# What the task requires
Work through the material beneath and count the lines that include "thoại"; the answer is that number alone.

════════════════

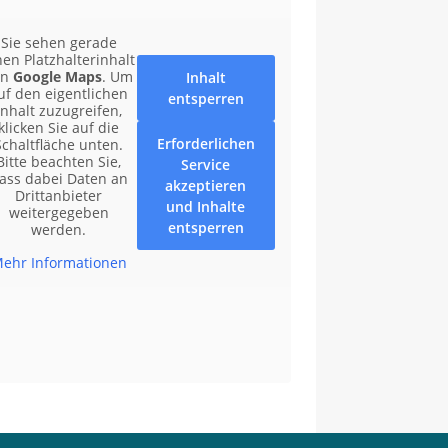
Sie sehen gerade
nen Platzhalterinhalt
on
Google Maps
. Um
Inhalt
uf den eigentlichen
entsperren
Inhalt zuzugreifen,
klicken Sie auf die
Erforderlichen
Schaltfläche unten.
Bitte beachten Sie,
Service
ass dabei Daten an
akzeptieren
Drittanbieter
und Inhalte
weitergegeben
entsperren
werden.
ehr Informationen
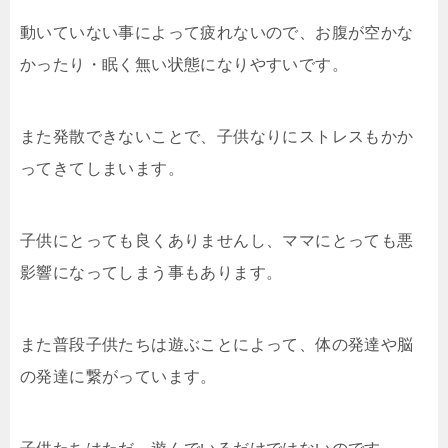
動いていない事によって疲れないので、お腹が空かな
かったり・眠く無い状態になりやすいです。
また発散できないことで、子供なりにストレスもかか
ってきてしまいます。
子供にとっても良くありませんし、ママにとっても悪
影響になってしまう事もあります。
また普段子供たちは遊ぶことによって、体の発達や脳
の発達に繋がっています。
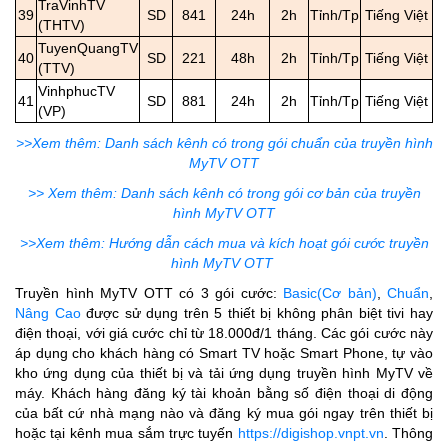
TraVinhTV
39
SD
841
24h
2h
Tỉnh/Tp
Tiếng Việt
(THTV)
TuyenQuangTV
40
SD
221
48h
2h
Tỉnh/Tp
Tiếng Việt
(TTV)
VinhphucTV
41
SD
881
24h
2h
Tỉnh/Tp
Tiếng Việt
(VP)
>>Xem thêm: Danh sách kênh có trong gói chuẩn của truyền hình
MyTV OTT
>> Xem thêm: Danh sách kênh có trong gói cơ bản của truyền
hình MyTV OTT
>>Xem thêm: Hướng dẫn cách mua và kích hoạt gói cước truyền
hình MyTV OTT
Truyền hình MyTV OTT có 3 gói cước:
Basic(Cơ bản)
,
Chuẩn
,
Nâng Cao
được sử dụng trên 5 thiết bị không phân biệt tivi hay
điện thoại, với giá cước chỉ từ 18.000đ/1 tháng. Các gói cước này
áp dụng cho khách hàng có Smart TV hoặc Smart Phone, tự vào
kho ứng dụng của thiết bị và tải ứng dụng truyền hình MyTV về
máy. Khách hàng đăng ký tài khoản bằng số điện thoại di động
của bất cứ nhà mạng nào và đăng ký mua gói ngay trên thiết bị
hoặc tại kênh mua sắm trực tuyến
https://digishop.vnpt.vn
. Thông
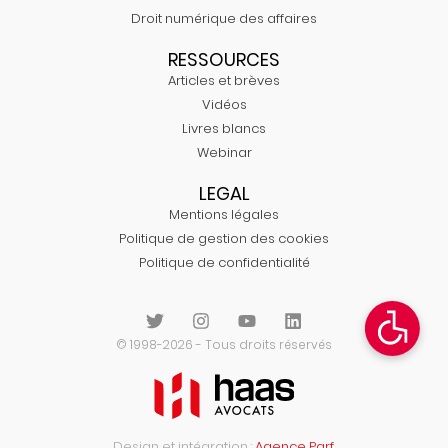
Droit numérique des affaires
RESSOURCES
Articles et brèves
Vidéos
Livres blancs
Webinar
LEGAL
Mentions légales
Politique de gestion des cookies
Politique de confidentialité
© 1998-2026 - Tous droits réservés
Design et intégration :
Agence Parf.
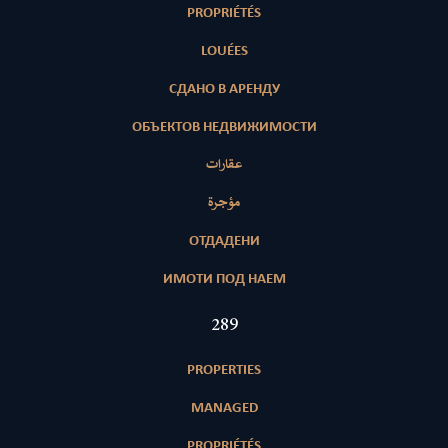
PROPRIÉTÉS
LOUÉES
СДАНО В АРЕНДУ
ОБЪЕКТОВ НЕДВИЖИМОСТИ
عقارات
مؤجرة
ОТДАДЕНИ
ИМОТИ ПОД НАЕМ
411
PROPERTIES
MANAGED
PROPRIÉTÉS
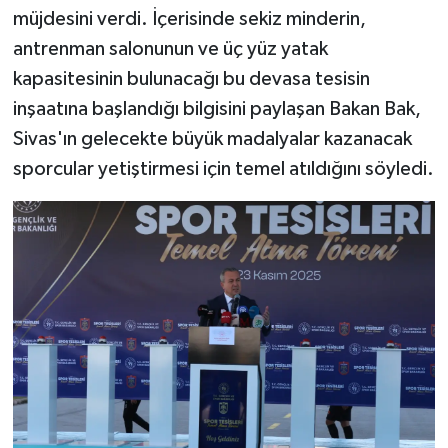
müjdesini verdi. İçerisinde sekiz minderin,
antrenman salonunun ve üç yüz yatak
kapasitesinin bulunacağı bu devasa tesisin
inşaatına başlandığı bilgisini paylaşan Bakan Bak,
Sivas'ın gelecekte büyük madalyalar kazanacak
sporcular yetiştirmesi için temel atıldığını söyledi.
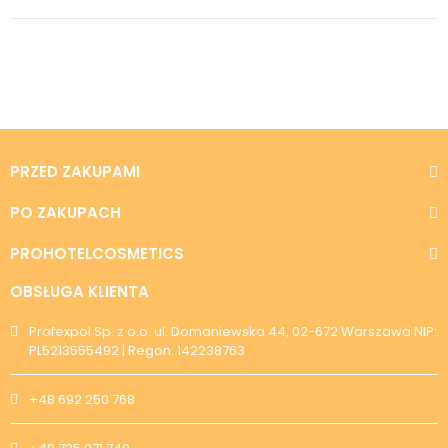
PRZED ZAKUPAMI
PO ZAKUPACH
PROHOTELCOSMETICS
OBSŁUGA KLIENTA
Profexpol Sp. z o.o. ul. Domaniewska 44, 02-672 Warszawa NIP:
PL5213555492 | Regon: 142238763
+48 692 250 768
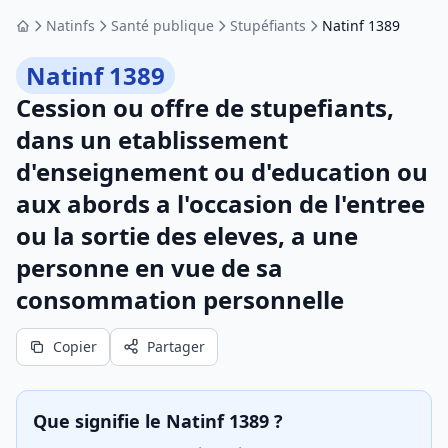
Natinfs
Santé publique
Stupéfiants
Natinf 1389
Accueil
Natinf 1389
Cession ou offre de stupefiants,
dans un etablissement
d'enseignement ou d'education ou
aux abords a l'occasion de l'entree
ou la sortie des eleves, a une
personne en vue de sa
consommation personnelle
Copier
Partager
Que signifie le Natinf 1389 ?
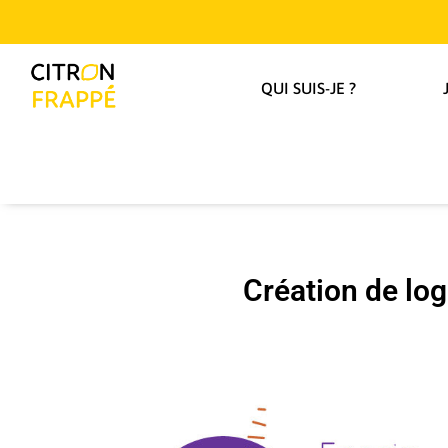
QUI SUIS-JE ?
Création de log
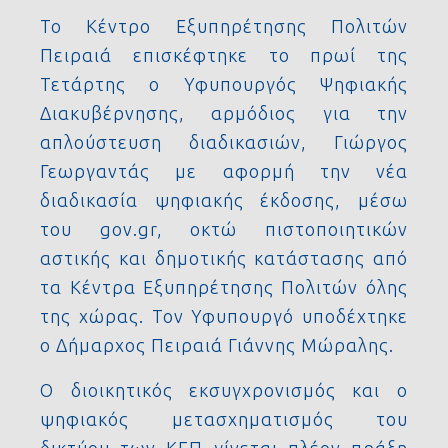
Το Κέντρο Εξυπηρέτησης Πολιτών
Πειραιά επισκέφτηκε το πρωί της
Τετάρτης ο Υφυπουργός Ψηφιακής
Διακυβέρνησης, αρμόδιος για την
απλούστευση διαδικασιών, Γιώργος
Γεωργαντάς με αφορμή την νέα
διαδικασία ψηφιακής έκδοσης, μέσω
του gov.gr, οκτώ πιστοποιητικών
αστικής και δημοτικής κατάστασης από
τα Κέντρα Εξυπηρέτησης Πολιτών όλης
της χώρας. Τον Υφυπουργό υποδέχτηκε
ο Δήμαρχος Πειραιά Γιάννης Μώραλης.
Ο διοικητικός εκσυγχρονισμός και ο
ψηφιακός μετασχηματισμός του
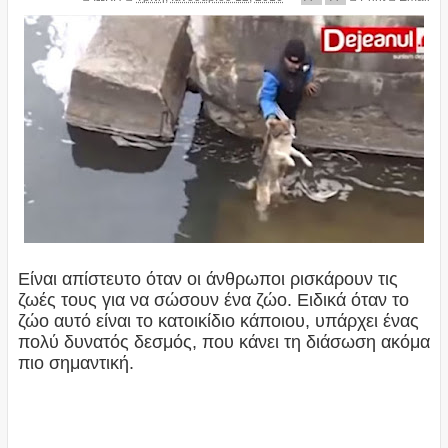
Είναι απίστευτο όταν οι άνθρωποι ρισκάρουν τις
ζωές τους για να σώσουν ένα ζώο. Ειδικά όταν το
ζώο αυτό είναι το κατοικίδιο κάποιου, υπάρχει ένας
πολύ δυνατός δεσμός, που κάνει τη διάσωση ακόμα
πιο σημαντική.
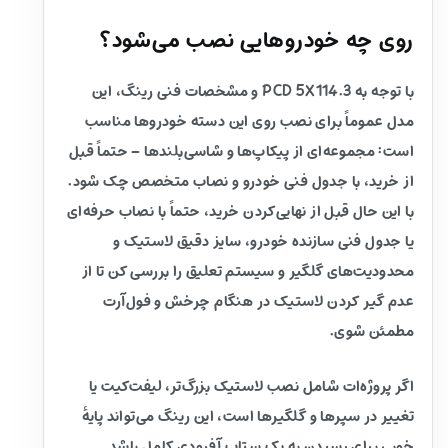
روی چه خودروهایی نصب می‌شود؟
با توجه به PCD 5X114.3 و مشخصات فنی رینگ، این
مدل عموماً برای نصب روی این دسته خودروها مناسب
است: مجموعه‌ای از پیکاپ‌ها و شاسی‌بلندها – حتماً قبل
از خرید، با جدول فنی خودرو و نصاب متخصص چک شود.
با این حال قبل از نهایی‌کردن خرید، حتماً با نصاب حرفه‌ای
یا جدول فنی سازنده خودرو، سایز دقیق لاستیک و
محدودیت‌های گلگیر و سیستم تعلیق را بررسی کن تا از
عدم گیر کردن لاستیک در هنگام چرخش و فول‌آرت
مطمئن شوی.
اگر پروژه‌ات شامل نصب لاستیک بزرگ‌تر، لیفت‌کیت یا
تغییر در سپرها و گلگیرها است، این رینگ می‌تواند پایهٔ
خوبی برای رسیدن به یک ستاپ آفرودی کامل باشد.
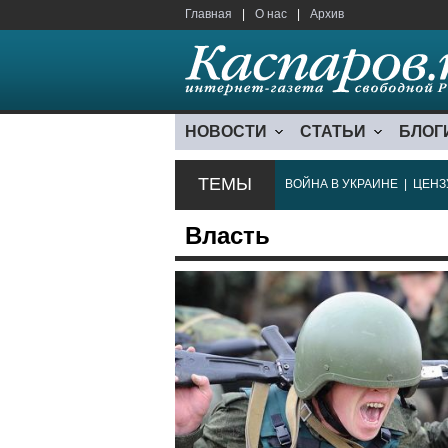
Главная
|
О нас
|
Архив
НОВОСТИ
СТАТЬИ
БЛОГ
ТЕМЫ
ВОЙНА В УКРАИНЕ
|
ЦЕНЗ
Власть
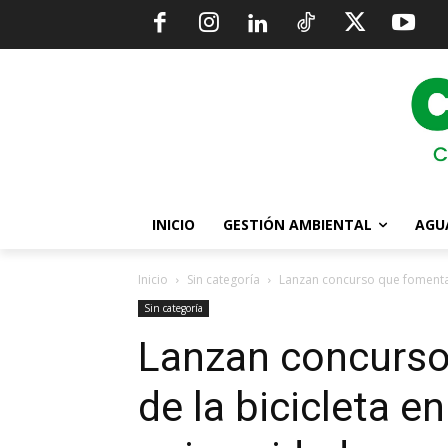
INICIO
GESTIÓN AMBIENTAL
AGU
Inicio
Sin categoría
Lanzan concurso que fomenta e
Sin categoría
Lanzan concurso
de la bicicleta e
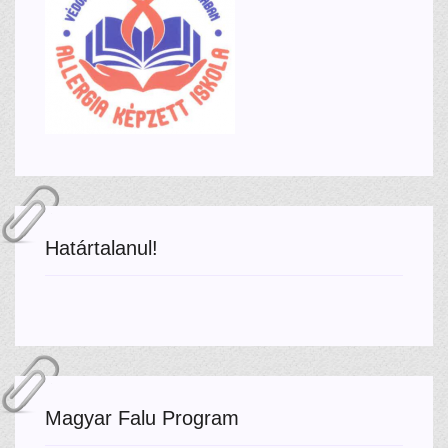
Határtalanul!
Magyar Falu Program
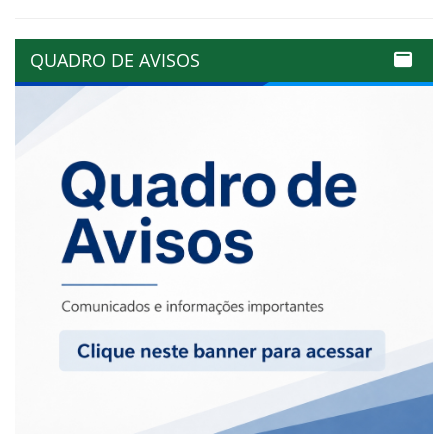
QUADRO DE AVISOS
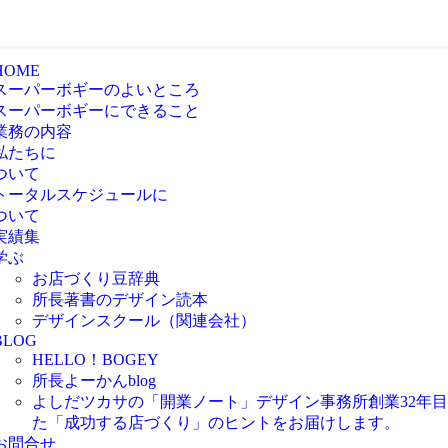
HOME
スーパーボギーのよいところ
スーパーボギーにできること
業務の内容
私たちに
ついて
トータルスケジュールに
ついて
実績集
学ぶ
お店づくり豆辞典
所長著書のデザイン読本
デザインスクール（関連会社）
BLOG
HELLO！BOGEY
所長よーかんblog
よしだツカサの「開業ノート」
デザイン事務所創業32年
た「成功する店づくり」のヒントをお届けします。
お問合せ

════════════════

# Solution
2